Wer einen Blick auf die tagesaktuellen Nachrichten wirft, kann sich bei diesem Gedanken schnell die Augen reiben. „Dass Menschen von Natur aus egoistisch, panisch und aggressiv sind, ist ein hartnäckiger Mythos“, schreibt der Autor. Doch woher stammt unser düsteres Bild vom Menschen? Einen Grund sieht Bregman in dem sogenannten „Negativitätseffekt“: Negative Ereignisse oder Gefühle bleiben uns stärker im Gedächtnis haften als positive. Viele Medien haben sich das zu Nutze gemacht und beliefern uns gerne mit negativen oder skandalösen Schlagzeilen: Darauf reagieren wir stärker und lesen sie deswegen häufiger. So entsteht schnell das Bild von einer Welt voller Verbrechen und Katastrophen. Dabei würden wir eigentlich in der reichsten, sichersten und gesündesten Ära aller Zeiten leben, argumentiert der Autor.

Erst als die Menschen begannen, sich niederzulassen, fingen die Kriege an, schreibt Bregman und spricht vom „Fluch der Zivilisation“. Meiner Meinung nach idealisiert er den „Naturzustand“ an dieser Stelle etwas zu sehr. Ansonsten ist er aber sehr bemüht, seine Gedanken differenziert darzulegen und aus unterschiedlichen wissenschaftlichen Perspektiven zu beleuchten. Er ist nicht überzeugt davon, dass alle Menschen Engel sind: „Wir haben eine gute und eine schlechte Seite, die Frage ist, welche Seite wir stärken wollen.“

Im Buch werden einige bekannte Studien, die das Grausame im Menschen belegen sollen, als manipuliert entlarvt.
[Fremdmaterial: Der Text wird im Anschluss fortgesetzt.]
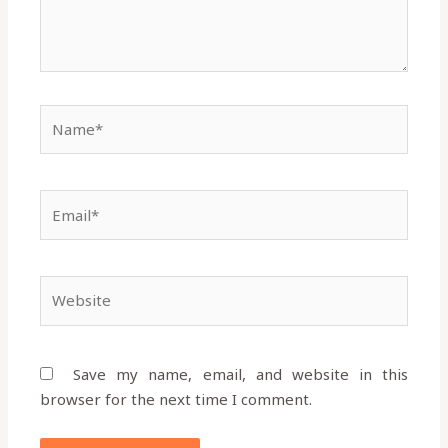
Name*
Email*
Website
Save my name, email, and website in this
browser for the next time I comment.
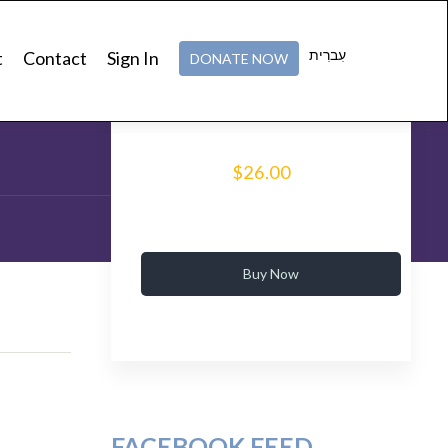
v Ashlag’s Legacy
עִברִית
t
Contact
Sign In
DONATE NOW
tic Studies
$26.00
Buy Now
FACEBOOK FEED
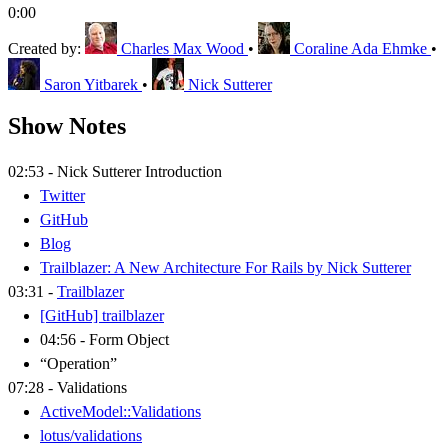
0:00
Created by:
Charles Max Wood
•
Coraline Ada Ehmke
•
Saron Yitbarek
•
Nick Sutterer
Show Notes
02:53 - Nick Sutterer Introduction
Twitter
GitHub
Blog
Trailblazer: A New Architecture For Rails by Nick Sutterer
03:31 -
Trailblazer
[GitHub] trailblazer
04:56 - Form Object
“Operation”
07:28 - Validations
ActiveModel::Validations
lotus/validations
Das Stanford-Prison-Experiment zum Beispiel, bei dem vor fast 50 Jahren eine Gruppe Studierender in einem fiktiven Gefängnis andere Studierende bewachten. Als das Experiment nach ein paar Tagen eskalierte - einige Wärter zeigten sadistische Verhaltensweisen, manche der Gefangenen erlitten emotionale Zusammenbrüche - wurde es wieder abgebrochen. Die Erklärung, die damals alle erschütterte: Wir sind alle zu furchtbaren Dingen imstande, wenn wir in die passende Situation geraten. Erst viele Jahre später wurden die Original-Tonbandaufnahmen zugänglich, aus denen ersichtlich wurde, dass die Wächter immer wieder dazu angehalten wurden, möglichst gnadenlos zu sein. Einige der Mitwirkenden bezeichneten das Experiment später sogar als „zielgerichtetes Impro-Theater“.

Was wäre, wenn wir vom Guten im Menschen ausgingen?
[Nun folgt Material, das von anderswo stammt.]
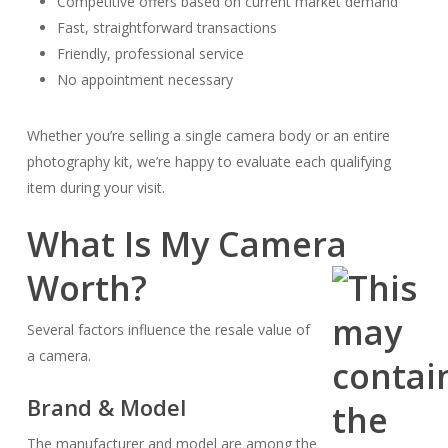
Competitive offers based on current market demand
Fast, straightforward transactions
Friendly, professional service
No appointment necessary
Whether you’re selling a single camera body or an entire
photography kit, we’re happy to evaluate each qualifying
item during your visit.
What Is My Camera
Worth?
Several factors influence the resale value of
a camera.
Brand & Model
The manufacturer and model are among the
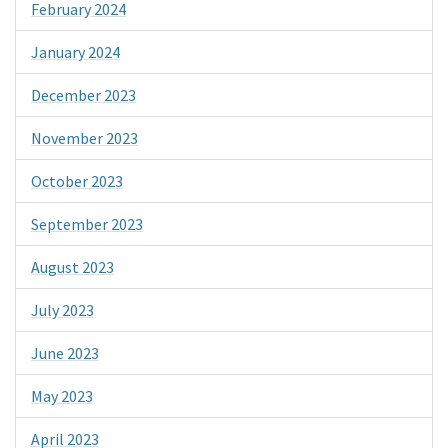
February 2024
January 2024
December 2023
November 2023
October 2023
September 2023
August 2023
July 2023
June 2023
May 2023
April 2023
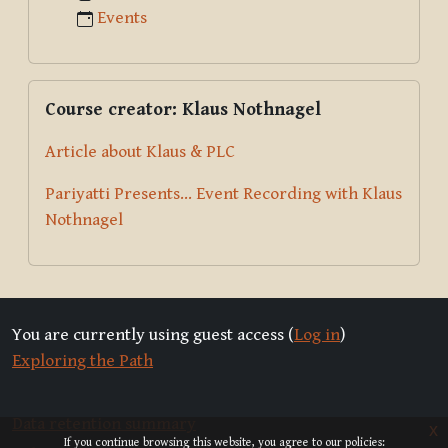
Events
Skip Course creator: Klaus Nothnagel
Course creator: Klaus Nothnagel
Article about Klaus & PLC
Pariyatti Presents... Event Recording with Klaus
Nothnagel
You are currently using guest access (
Log in
)
Exploring the Path
Data retention summary
x
If you continue browsing this website, you agree to our policies:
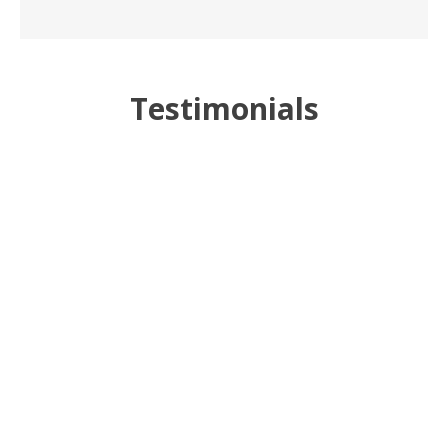
Testimonials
Das Buch erschien im März 2020, als die Zahl der Corona-Infizierten in Deutschland immer mehr stieg und Menschen zu Panikkäufen motivierte. Doch auch das wäre kein Argument für die egoistische Natur des Menschen, meint Rutger Bregman im Interview mit der deutschen Welle: „Für jeden Panikkäufer gibt es tausend Krankenschwestern und Pfleger, die bis zum Umfallen arbeiten. Für jeden Horter gibt es Tausende, die sich in Facebook- und WhatsApp-Gruppen voller Hilfsbereitschaft in der Nachbarschaft organisieren.“ Bregman ist fest davon überzeugt, dass wir weiterhin an das Gute im Menschen glauben sollten und sogar müssen, wenn wir wollen, dass sich die Gesellschaft zum Besseren verändert. „Was, wenn Schulen und Unternehmen, Ministerien und Regierungen vom Guten im Menschen ausgingen?“, fragt er.